Mengenai tempat pulang Nenden memberikan gambaran yang kuat bahwa yang dirindukan oleh “aku” adalah keluarga, rumah masa kecilnya. Betapa tidak, dalam sajak ini semua lamunan dan pemikiran “aku” diisi oleh kenangan ibu, bapa dan adik. Maka jadi kaburlah pandangan terhadap identitas “kau yang pulang”, sebab bisa saja “kau” adalah salahsatu diantara mereka, semuanya, atau di luar kategori itu.

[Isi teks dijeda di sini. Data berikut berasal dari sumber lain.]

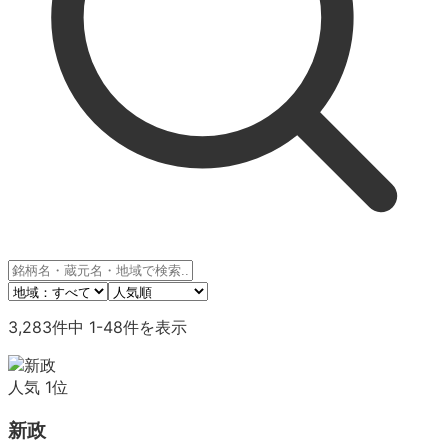
3,283
件中
1
-
48
件を表示
人気
1
位
新政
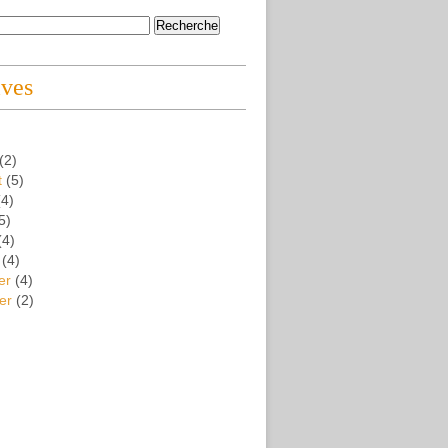
ives
(2)
t
(5)
4)
5)
(4)
(4)
er
(4)
er
(2)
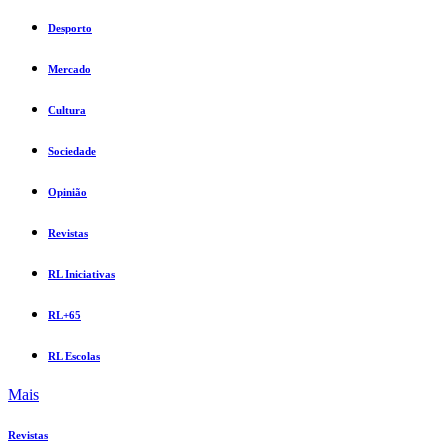
Desporto
Mercado
Cultura
Sociedade
Opinião
Revistas
RL Iniciativas
RL+65
RL Escolas
Mais
Revistas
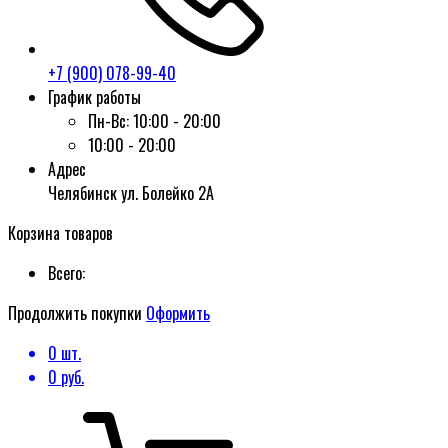
+7 (900) 078-99-40
График работы
Пн-Вс:
10:00 - 20:00
10:00 - 20:00
Адрес
Челябинск ул. Болейко 2А
Корзина товаров
Всего:
Продолжить покупки
Оформить
0
шт.
0
руб.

Bicara gaya bahasa dan diksi. Dengan mencatut gambar-gambar alam tidak lantas membuat sajak ini menjadi lanskap imaji eksternal, tapi justru seperti yang kita bicarakan di awal, membuatnya semakin kuat memproyeksikan perasaan personal si “aku” lirik. Mungkin itulah yang istimewa pada sajak ini. Begitu banyak diksi yang berasal dari alam justru bukan untuk memberikan pemandangan eksternal, namun pemandangan internal dari perasaan “aku”. Misalnya saja: “seperti menggulung geribik bekas menjemur padi tadi siang/ di sore hari, dalam kesenyapan dan kekelaman gudang belakang” kemudian “dan mata yang pernah mengobarkan duka lara/ pohon-pohon cengkih yang dibakar” atau “setelah sirna kebun dan lumpur sawah/ dan semangat kerja menetesi setiap bulir gabah/ adikku menapi hari-hari pilu”. Nenden menggambarkan perasaannya dengan memanfaatkan kondisi alam. Namun sekali lagi bukan semata untuk kepentingan eksternal namun kepentingan proyeksi dari dalam.
Begitulah juga rupanya Nenden menggunakan istilah pertanian dan tanaman seperti: geribik, padi, pohon cengkih, getah, manggis muda, kebun, lumpur sawah, gabah dan menapi. Inilah Neo-romantisme. Inilah proyeksi personal melalui penggambaran kondisi lingkungan.
*R. Aji Dorna, lahir di Bogor 24 Juni 1992. Mahasiswa Universitas Pendidikan Indonesia jurusan Pendidikan Bahasa dan Sastra Indonesia.